MONITOR, Jakarta – Ketua Setara Institute Hendardi menilai gerakan #2019GantiPresiden merupakan aspirasi politik warga negara yang disuarakan di ruang-ruang terbuka. Tujuannya kata dia, jelas untuk mempengaruhi pilihan warga negara pada kontestasi politik pemilihan presiden 2019.
“Secara normatif, aspirasi tersebut merupakan hal biasa saja, bahkan penyampaiannya di muka umum merupakan hak yang dijamin oleh konstitusi,” kata Hendardi, dalam keterangan persnya, Senin (27/8).
Namun adanya pelarangan terhadap gerakan tersebut, dikatakan Hendardi, justru menunjukkan respon pemerintah terlihat sangat berlebihan dalam menyikapinya.
“Pelarangan yang berlebihan atas aksi tersebut, pada batas-batas tertentu bertentangan dengan semangat konstitusi dan demokrasi,” terangnya.
“Tindakan aparat keamanan yang melarang beberapa acara tersebut dapat dibenarkan, jika betul-betul terdapat alasan obyektif yang membenarkannya,” tambah Hendardi.
Diantara alasan-alasan obyektif yang dimaksud adalah, berkaitan dengan instabilitas keamanan, potensi pelanggaran hukum baik dalam terkait konten kampanye yang oleh beberapa pakar bisa dikualifikasi makar, pelanggaran hukum pemilu, khususnya larangan penyebaran kebencian dan permusuhan, maupun dalam konteks waktu kampanye.
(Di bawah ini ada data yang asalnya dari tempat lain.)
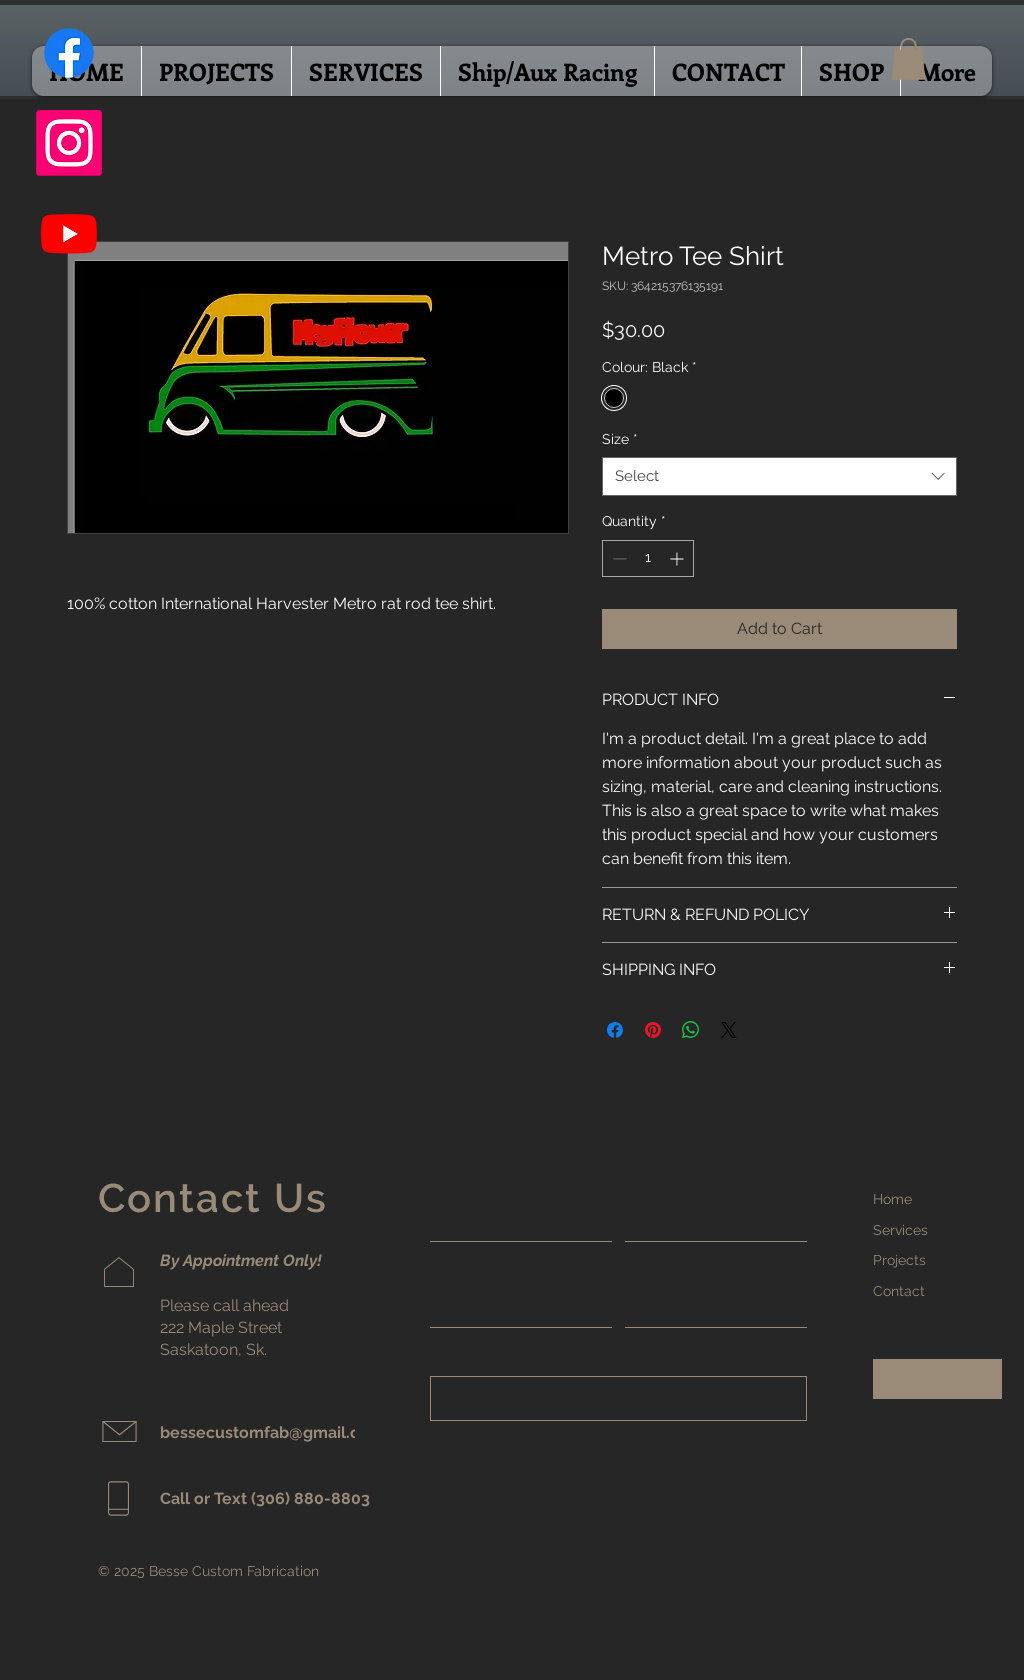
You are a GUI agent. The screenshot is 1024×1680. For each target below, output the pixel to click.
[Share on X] (729, 1030)
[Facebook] (69, 53)
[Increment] (678, 558)
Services (900, 1230)
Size (620, 439)
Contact (899, 1291)
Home (892, 1199)
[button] (908, 59)
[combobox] (779, 476)
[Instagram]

Hendardi menjelaskan, penggunaan alasan-alasan tersebut merupakan hak subyektif institusi keamanan yang bertolak dari analisis situasi dan potensi destruktif lainnya dan dibenarkan oleh UU 9/1998 dan peraturan turunannya.
“Sebagai hak subyektif, maka jika masyarakat tidak menerima langkah pembatalan, maka bisa mempersoalkannya melalui mekanisme hukum,” tegasnya.